The primary limiting factor for running LLaVA 1.6 13B on an RTX 4080 SUPER is the VRAM. LLaVA 1.6 13B, when running in FP16 (half-precision floating point), requires approximately 26GB of VRAM to load the model and perform computations. The RTX 4080 SUPER only provides 16GB of VRAM. This 10GB deficit means the model cannot be loaded entirely onto the GPU, leading to out-of-memory errors or requiring offloading to system RAM, which severely impacts performance.
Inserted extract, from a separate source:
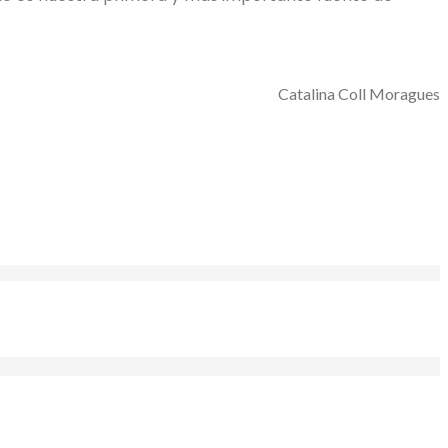
Catalina Coll Moragues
While the RTX 4080 SUPER boasts a memory bandwidth of 0.74 TB/s and 10240 CUDA cores, these specifications become less relevant when the model cannot reside entirely in VRAM. Offloading layers or parameters to system RAM introduces significant latency, as the data transfer rate between the GPU and system RAM is far slower than the VRAM bandwidth. Even with the Ada Lovelace architecture's advancements in Tensor Cores (320), the model's performance will be bottlenecked by the VRAM limitation. Consequently, the expected tokens per second and maximum batch size will be significantly reduced compared to running the model on a GPU with sufficient VRAM.
Due to the VRAM limitations, running LLaVA 1.6 13B in FP16 on the RTX 4080 SUPER is not feasible without significant performance degradation. To make it work, consider using quantization techniques like 4-bit or 8-bit quantization. This reduces the model's memory footprint, potentially allowing it to fit within the 16GB VRAM. However, quantization may slightly reduce the model's accuracy.
Alternatively, explore using a different, smaller model that fits within the available VRAM. If running LLaVA 1.6 13B is crucial, consider upgrading to a GPU with more VRAM, such as an RTX 6000 Ada Generation or similar professional-grade card, or using multiple GPUs with model parallelism.